Start of Block

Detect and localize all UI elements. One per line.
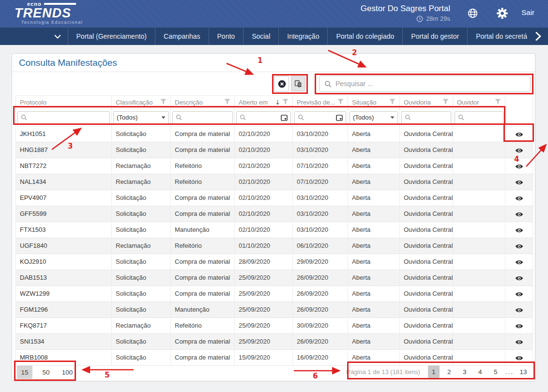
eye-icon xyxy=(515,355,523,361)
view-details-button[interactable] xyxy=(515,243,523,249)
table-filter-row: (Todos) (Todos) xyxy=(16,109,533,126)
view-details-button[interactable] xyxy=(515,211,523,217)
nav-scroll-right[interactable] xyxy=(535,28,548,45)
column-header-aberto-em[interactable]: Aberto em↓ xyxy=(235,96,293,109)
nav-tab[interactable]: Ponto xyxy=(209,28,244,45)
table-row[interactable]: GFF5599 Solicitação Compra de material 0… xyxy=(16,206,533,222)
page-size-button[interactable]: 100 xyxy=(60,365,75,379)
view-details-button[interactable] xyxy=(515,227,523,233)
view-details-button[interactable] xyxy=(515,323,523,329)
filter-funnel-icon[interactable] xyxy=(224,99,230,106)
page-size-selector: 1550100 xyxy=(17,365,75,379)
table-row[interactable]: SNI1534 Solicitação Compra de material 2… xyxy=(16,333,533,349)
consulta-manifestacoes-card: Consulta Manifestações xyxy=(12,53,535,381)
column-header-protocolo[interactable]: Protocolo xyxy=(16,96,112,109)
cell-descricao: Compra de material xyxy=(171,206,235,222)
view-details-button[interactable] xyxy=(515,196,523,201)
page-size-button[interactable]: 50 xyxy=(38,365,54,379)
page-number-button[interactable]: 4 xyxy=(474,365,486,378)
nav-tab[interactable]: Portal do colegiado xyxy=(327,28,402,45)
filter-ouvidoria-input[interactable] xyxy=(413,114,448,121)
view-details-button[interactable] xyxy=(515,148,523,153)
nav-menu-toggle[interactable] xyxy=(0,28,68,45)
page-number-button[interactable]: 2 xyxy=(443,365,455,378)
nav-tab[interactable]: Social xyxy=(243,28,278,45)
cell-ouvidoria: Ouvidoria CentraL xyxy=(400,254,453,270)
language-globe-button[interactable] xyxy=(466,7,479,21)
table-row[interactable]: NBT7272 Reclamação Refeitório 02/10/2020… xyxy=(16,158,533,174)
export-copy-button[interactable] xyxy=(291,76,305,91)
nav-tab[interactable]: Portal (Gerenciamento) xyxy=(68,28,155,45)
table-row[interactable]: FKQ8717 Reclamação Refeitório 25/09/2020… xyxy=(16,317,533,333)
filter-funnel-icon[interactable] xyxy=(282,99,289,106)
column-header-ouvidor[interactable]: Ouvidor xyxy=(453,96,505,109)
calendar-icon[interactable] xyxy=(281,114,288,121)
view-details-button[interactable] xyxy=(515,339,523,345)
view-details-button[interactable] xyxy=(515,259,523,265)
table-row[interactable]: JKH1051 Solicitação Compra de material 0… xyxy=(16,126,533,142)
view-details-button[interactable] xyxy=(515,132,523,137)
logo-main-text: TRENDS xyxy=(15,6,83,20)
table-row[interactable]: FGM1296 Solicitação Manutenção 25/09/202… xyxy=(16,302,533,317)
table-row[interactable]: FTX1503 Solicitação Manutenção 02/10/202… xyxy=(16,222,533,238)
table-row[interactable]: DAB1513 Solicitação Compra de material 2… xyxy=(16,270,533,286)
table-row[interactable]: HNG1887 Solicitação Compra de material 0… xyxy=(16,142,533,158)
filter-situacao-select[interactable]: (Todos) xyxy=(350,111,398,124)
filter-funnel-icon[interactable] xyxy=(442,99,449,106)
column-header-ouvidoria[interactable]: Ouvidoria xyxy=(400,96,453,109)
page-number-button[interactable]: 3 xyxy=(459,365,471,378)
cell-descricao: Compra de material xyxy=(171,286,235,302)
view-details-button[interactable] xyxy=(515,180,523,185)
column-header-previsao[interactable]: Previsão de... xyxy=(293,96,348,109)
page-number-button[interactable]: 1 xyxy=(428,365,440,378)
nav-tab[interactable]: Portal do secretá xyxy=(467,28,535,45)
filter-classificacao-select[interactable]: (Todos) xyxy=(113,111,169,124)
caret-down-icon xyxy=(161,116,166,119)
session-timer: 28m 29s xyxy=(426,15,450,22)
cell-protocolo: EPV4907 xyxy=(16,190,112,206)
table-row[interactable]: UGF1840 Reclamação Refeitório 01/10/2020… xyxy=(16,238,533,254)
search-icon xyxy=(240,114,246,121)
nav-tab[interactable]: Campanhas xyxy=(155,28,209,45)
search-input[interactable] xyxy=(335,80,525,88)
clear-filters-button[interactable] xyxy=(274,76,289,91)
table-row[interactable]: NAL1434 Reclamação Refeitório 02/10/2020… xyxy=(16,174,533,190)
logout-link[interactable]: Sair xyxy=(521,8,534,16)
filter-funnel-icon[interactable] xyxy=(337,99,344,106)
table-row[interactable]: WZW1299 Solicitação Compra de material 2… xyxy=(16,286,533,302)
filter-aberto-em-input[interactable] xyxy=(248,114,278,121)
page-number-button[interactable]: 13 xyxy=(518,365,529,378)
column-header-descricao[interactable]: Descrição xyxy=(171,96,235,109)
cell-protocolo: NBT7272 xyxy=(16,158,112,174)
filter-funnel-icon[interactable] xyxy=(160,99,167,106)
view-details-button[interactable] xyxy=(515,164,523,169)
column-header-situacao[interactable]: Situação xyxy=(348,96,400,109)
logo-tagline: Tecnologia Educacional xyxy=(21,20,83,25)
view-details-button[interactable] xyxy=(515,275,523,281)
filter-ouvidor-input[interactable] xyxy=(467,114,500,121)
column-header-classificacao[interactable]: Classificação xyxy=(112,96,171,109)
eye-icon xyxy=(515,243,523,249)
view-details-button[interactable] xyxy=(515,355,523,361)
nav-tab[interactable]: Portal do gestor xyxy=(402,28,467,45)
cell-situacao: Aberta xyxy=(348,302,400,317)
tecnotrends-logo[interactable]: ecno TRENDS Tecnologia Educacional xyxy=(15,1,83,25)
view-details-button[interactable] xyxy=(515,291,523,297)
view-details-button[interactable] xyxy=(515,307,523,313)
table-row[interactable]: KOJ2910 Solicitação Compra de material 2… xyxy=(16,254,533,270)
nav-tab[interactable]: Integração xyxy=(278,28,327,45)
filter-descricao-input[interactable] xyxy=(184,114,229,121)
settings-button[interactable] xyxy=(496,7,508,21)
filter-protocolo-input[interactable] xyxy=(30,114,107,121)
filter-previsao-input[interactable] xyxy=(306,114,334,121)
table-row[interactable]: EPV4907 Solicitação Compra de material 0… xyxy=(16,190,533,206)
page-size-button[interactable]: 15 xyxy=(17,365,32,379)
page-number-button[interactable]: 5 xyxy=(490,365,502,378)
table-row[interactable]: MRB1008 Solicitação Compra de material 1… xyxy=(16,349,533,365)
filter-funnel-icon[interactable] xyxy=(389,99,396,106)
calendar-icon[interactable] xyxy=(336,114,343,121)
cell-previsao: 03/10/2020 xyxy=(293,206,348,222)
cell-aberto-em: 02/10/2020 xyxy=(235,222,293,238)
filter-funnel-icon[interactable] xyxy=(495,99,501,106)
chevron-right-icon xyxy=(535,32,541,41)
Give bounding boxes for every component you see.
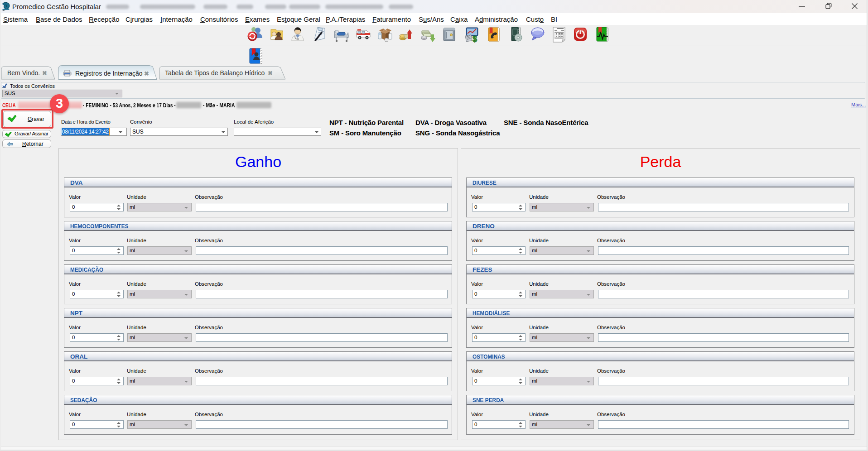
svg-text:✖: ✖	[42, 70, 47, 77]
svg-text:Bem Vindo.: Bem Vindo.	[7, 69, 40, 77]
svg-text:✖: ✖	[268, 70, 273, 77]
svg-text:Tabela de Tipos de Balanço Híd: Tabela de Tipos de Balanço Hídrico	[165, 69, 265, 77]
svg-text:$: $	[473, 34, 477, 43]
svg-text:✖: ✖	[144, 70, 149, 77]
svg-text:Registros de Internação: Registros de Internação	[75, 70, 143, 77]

End of Block

_THE PROBLEM:_ Within the entries above, report how many lines contain the word "Refeitório"; the figure is all that is wanted.

_RESPONSE AREA:_ 4